Themes in The Last of the Mohicans
In considering theme, one may well keep in mind Marius Bewley's apt statement in Major Writers of America, Vol. I (1962): "The novels of Cooper are an exercise in national definition." In The Last of the Mohicans, the national phase being defined is the frontier, a major theme composed, like the plot, of significant constituent parts. Enough about the frontier has perhaps been said already, so that all is needed is a reminder that it is a place and a condition where differences meet head-on and often result in conflict. Since conflict is a basic ingredient of the frontier in the novel, the story's action of flight, skirmishing, disguise, warfare, etc. literally becomes theme. Rather than to illustrate something else, the conflict is meant to illustrate — that is, be — itself.
Embodied in the various elements of conflict is something sad and tragic — and universal. Revenge similar to Magua's may be found anywhere and at any time. So may the problem of divided loyalties, though seldom on such a scale as that of the nations of Indians. Conflict rarely ends in a lasting stalemate, and this fact is given tragic emphasis in the thematic passing of the Indians from the American scene.
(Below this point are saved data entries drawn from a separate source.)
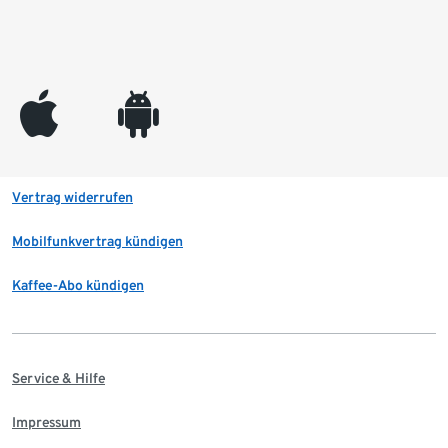
appleinc
android
Vertrag widerrufen
Mobilfunkvertrag kündigen
Kaffee-Abo kündigen
Service & Hilfe
Impressum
Although humans' natural, instinctive urge to mate and procreate might at first appear as a possible solution to the problem of differences, miscegenation also seems doomed to failure since it compounds differences by isolating individuals even more from their backgrounds, particularly isolating any offspring like Cora. (This very view, along with his great respect for individualism, may have been greatly responsible for Cooper's voiced opposition, through Hawkeye as a spokesman, to miscegenation.)
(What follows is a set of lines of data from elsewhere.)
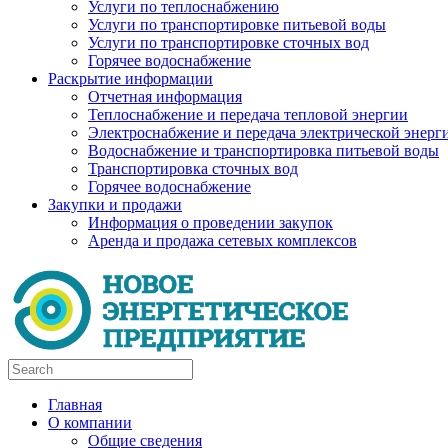
Услуги по теплоснабжению
Услуги по транспортировке питьевой воды
Услуги по транспортировке сточных вод
Горячее водоснабжение
Раскрытие информации
Отчетная информация
Теплоснабжение и передача тепловой энергии
Электроснабжение и передача электрической энерг
Водоснабжение и транспортировка питьевой воды
Транспортировка сточных вод
Горячее водоснабжение
Закупки и продажи
Информация о проведении закупок
Аренда и продажа сетевых комплексов
Главная
О компании
Общие сведения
Cooper's treatment of his theme is not all negative. The solution to these differences is to accept them and thereby rise above them. This answer is an ideal one, at best only seldom realized; and that is why Hawkeye, in his role as a messiah figure, is a mythic hero. What he embodies is great and potentially generic, but so far it has usually been beyond the full realization of people. It is the ideal of universality, of loving acceptance of others with their individual "gifts." In treating this concept, which of course extends further than any frontier condition but is inherent to it, Cooper does not let his idea of "place" limit him to mere description and action. Instead, he unobtrusively but clearly points to nature as the most influential force in making Hawkeye what he is. The scout has little regard for organized religion and its books. In fact, he says he has never read but one book, the book of nature, "and the words that are written there are too simple and too plain to need much schooling, though I may boast that of forty long and hard-working years." His eagerness to talk about religion and the hereafter even at highly inopportune times indicates his interest in the matter, but he is what he is and believes what he does because for forty years he has been instructed by nature. Part of the answer, then, is simplicity and fundamentalism, both of which are implicit, for example, in the recurring father-child motif. Hawkeye does not find his needs answered in the usual love between the sexes, but in a vicarious father-child relationship with Uncas. Like the story's real fathers (including the father of the cowardly young Huron), he accepts responsibility toward the other with his differences in a way that is redolent of his brotherhood with Chingachgook. The splendid isolation that is his stems from his charitable and humane individualism, which paradoxically binds him closer than usual to others. Because this is a pure ideal, investing a fictional human being with it makes that person a myth. It is nonetheless worthy of mortal pursuit, and Cooper's presentation of it in The Last of the Mohicans, while by contrast it deepens the sense of tragic failings, functions like a thematic image of hope.